During the history of the church, Christians have had a decisive influence in opposing and often abolishing slavery in the Roman Empire, in Ireland, and in most of Europe (though Schmidt frankly notes that a minority of "erring" Christian teachers have supported slavery in various centuries). In England, William Wilberforce, a devout Christian, led the successful effort to abolish the slave trade and then slavery itself throughout the British Empire by 1840.
In the United States, though there were vocal defenders of slavery among Christians in the South, they were vastly outnumbered by the many Christians who were ardent abolitionists, speaking, writing, and agitating constantly for the abolition of slavery in the United States. Schmidt notes note that two-thirds of the American abolitionists in the mid-1830s were Christian clergymen, and he gives numerous examples of the strong Christian commitment of several of the most influential of the antislavery crusaders .... The American civil rights movement that resulted in the outlawing of the racial segregation and discrimination was led by Martin Luther King Jr., a Christian pastor, and supported by many Christian churches and groups.

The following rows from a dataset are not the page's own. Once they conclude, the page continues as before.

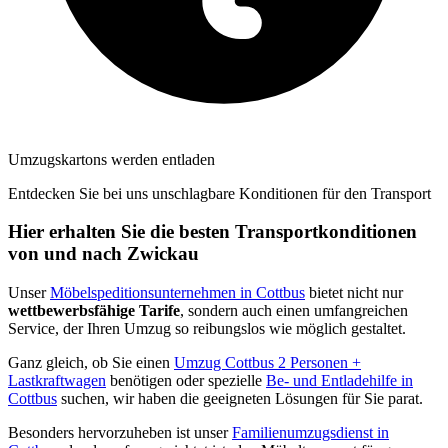
Umzugskartons werden entladen
Entdecken Sie bei uns unschlagbare Konditionen für den Transport
Hier erhalten Sie die besten Transportkonditionen
von und nach Zwickau
Unser
Möbelspeditionsunternehmen in Cottbus
bietet nicht nur
wettbewerbsfähige Tarife
, sondern auch einen umfangreichen
Service, der Ihren Umzug so reibungslos wie möglich gestaltet.
Ganz gleich, ob Sie einen
Umzug Cottbus 2 Personen +
Lastkraftwagen
benötigen oder spezielle
Be- und Entladehilfe in
Cottbus
suchen, wir haben die geeigneten Lösungen für Sie parat.
Besonders hervorzuheben ist unser
Familienumzugsdienst in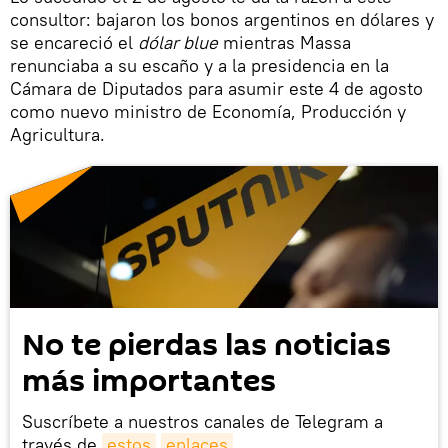
consultor: bajaron los bonos argentinos en dólares y
se encareció el
dólar blue
mientras Massa
renunciaba a su escaño y a la presidencia en la
Cámara de Diputados para asumir este 4 de agosto
como nuevo ministro de Economía, Producción y
Agricultura.
No te pierdas las noticias
más importantes
Suscríbete a nuestros canales de Telegram a
través de
estos
enlaces
.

There was also strong influence from Christian ideas and influential Christians in the formulation of the Magna Carta in England (1215) and the Declaration of Independence (1776) and the Constitution (1787) in the United States. These are three of the most significant documents in the history of governments on the earth, and all three show the marks of significant Christian influence in the foundational ideas of how governments should function. These foundations for British and American government did not come about as a result of the "do evangelism, not politics" view.
Schmidt also argues that several specific components of modern views of government also had strong Christian influence in their origin and influence, such as individual human rights, individual freedom the equality of individuals before the law, freedom of religion, and separation of church and state....

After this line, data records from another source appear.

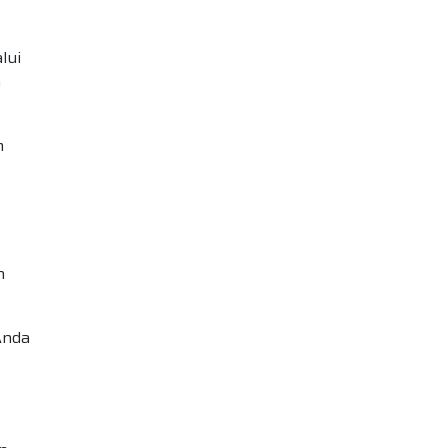
lui
a
m
n
Anda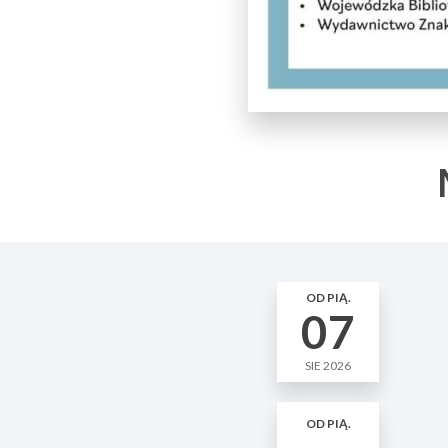
OD PIĄ.
07
SIE 2026
OD PIĄ.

Therefore I cannot agree with John MacArthur when he says, "God does not call the church to influence the culture by promoting legislation and court rulings that advance a scriptural point of view." When I look over that list of changes in governments and laws that Christians incited, I think God did call the church and thousands of Christians within the church to work to bring about these momentous improvements in human society throughout the world. Or should we say that Christians who brought about these changes were not doing so out of obedience to God? That these changes made no difference to God? This cannot be true.
MacArthur says, "Using temporal methods to promote legislative and judicial change ... is not our calling--and has no eternal value." I disagree. I believe those changes listed above were important to the God who declares, "Let justice roll down like waters, and righteousness like an ever-flowing stream" (amos 5:24). God cares how people treat one another here on earth, and these changes in government listed above do have eternal value in God's sight.
If the Christian church had adopted the "do evangelism, not politics" view throughout its history, it would never have brought about these immeasurably valuable changes among the nations of the world. But these changes did happen, because Christians realized that if they could influence laws and governments for good, they would be obeying the command of their Lord, "Let your light shine before others, so that they may see your good works, which God prepared beforehand, that we should walk in them" (Eph. 2:10) (Politics - According to the Bible: A Comprehensive Resource for Understanding Modern Political Issues in Light of Scripture, Zondervan, 2010, 39-51).Leithart's Defending Constantine points out that Constantine was the first Greco-Roman ruler to recognize the church as its own distinct polis, as Augustine would later distinguish the city of God and the city of Man. This distinction was completely lost on pagans who had worshipped their emperor as a god and assumed that Rome was sacked in 410 because the gods were angry that they weren't getting their sacrifices.
Prior to the Christianization of the empire, there was no distinction much less separation of state and religion. Leithart shows that the pagan Roman Empire was drenched in sacrifice to the Roman gods from top to bottom. Today, modern pagans want to use this Christian distinction between church and state to silence the church in the world at large. Shouldn't this get us talking politics again?